Dataset entries:
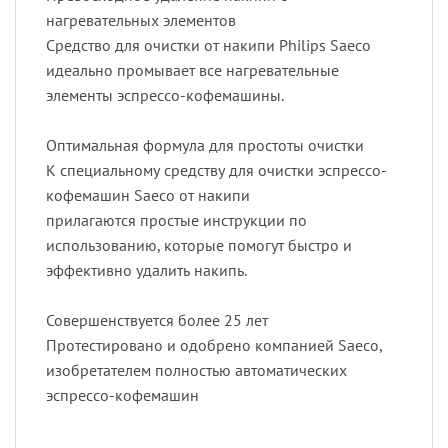
нагревательных элементов
Средство для очистки от накипи Philips Saeco
идеально промывает все нагревательные
элементы эспрессо-кофемашины.
Оптимальная формула для простоты очистки
К специальному средству для очистки эспрессо-
кофемашин Saeco от накипи
прилагаются простые инструкции по
использованию, которые помогут быстро и
эффективно удалить накипь.
Совершенствуется более 25 лет
Протестировано и одобрено компанией Saeco,
изобретателем полностью автоматических
эспрессо-кофемашин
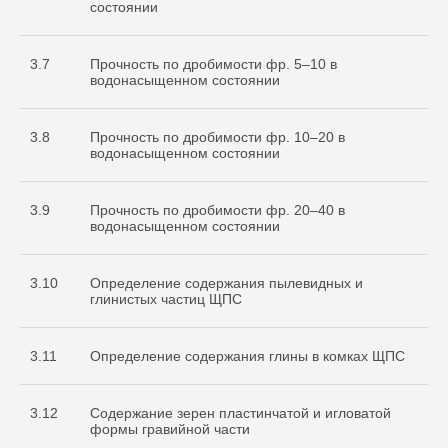
состоянии
3.7
Прочность по дробимости фр. 5–10 в
водонасыщенном состоянии
3.8
Прочность по дробимости фр. 10–20 в
водонасыщенном состоянии
3.9
Прочность по дробимости фр. 20–40 в
водонасыщенном состоянии
3.10
Определение содержания пылевидных и
глинистых частиц ЩПС
3.11
Определение содержания глины в комках ЩПС
3.12
Содержание зерен пластинчатой и игловатой
формы гравийной части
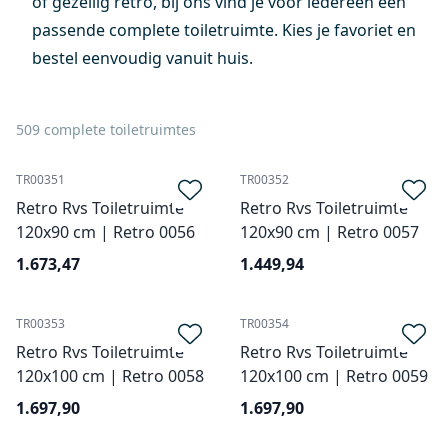
of gezellig retro, bij ons vind je voor iedereen een
passende complete toiletruimte. Kies je favoriet en
bestel eenvoudig vanuit huis.
509 complete toiletruimtes
TR00351
TR00352
Retro Rvs Toiletruimte
Retro Rvs Toiletruimte
120x90 cm | Retro 0056
120x90 cm | Retro 0057
1.673,47
1.449,94
TR00353
TR00354
Retro Rvs Toiletruimte
Retro Rvs Toiletruimte
120x100 cm | Retro 0058
120x100 cm | Retro 0059
1.697,90
1.697,90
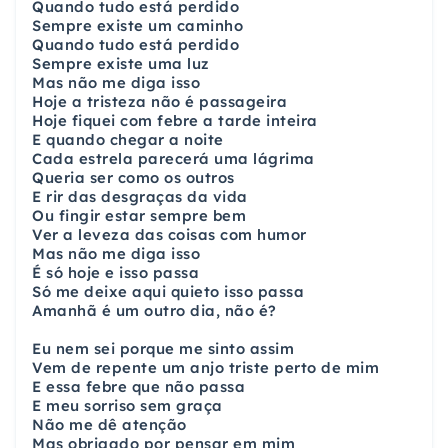
Quando tudo está perdido
Sempre existe um caminho
Quando tudo está perdido
Sempre existe uma luz
Mas não me diga isso
Hoje a tristeza não é passageira
Hoje fiquei com febre a tarde inteira
E quando chegar a noite
Cada estrela parecerá uma lágrima
Queria ser como os outros
E rir das desgraças da vida
Ou fingir estar sempre bem
Ver a leveza das coisas com humor
Mas não me diga isso
É só hoje e isso passa
Só me deixe aqui quieto isso passa
Amanhã é um outro dia, não é?
Eu nem sei porque me sinto assim
Vem de repente um anjo triste perto de mim
E essa febre que não passa
E meu sorriso sem graça
Não me dê atenção
Mas obrigado por pensar em mim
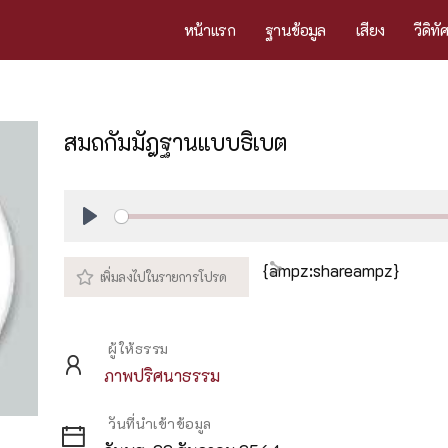
หน้าแรก
ฐานข้อมูล
เสียง
วีดิทั
สมถกัมมัฎฐานแบบธิเบต
Play
{ampz:shareampz}
ผู้ให้ธรรม
ภาพปริศนาธรรม
วันที่นำเข้าข้อมูล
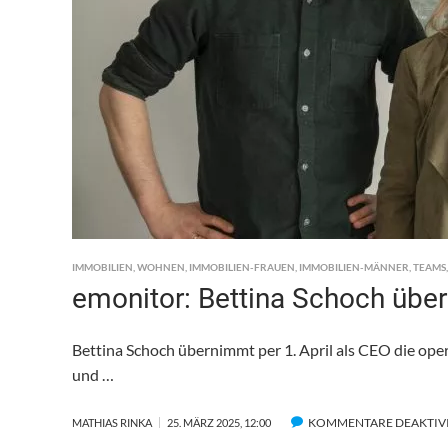
IMMOBILIEN
,
WOHNEN
,
IMMOBILIEN-FRAUEN
,
IMMOBILIEN-MÄNNER
,
TEAMS
emonitor: Bettina Schoch übe
Bettina Schoch übernimmt per 1. April als CEO die ope
und …
KOMMENTARE DEAKTIV
MATHIAS RINKA
25. MÄRZ 2025, 12:00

Task:
Check each line in the records for the word "IMMOBILIEN" and say how many have it, with nothing else.

Task answer:
3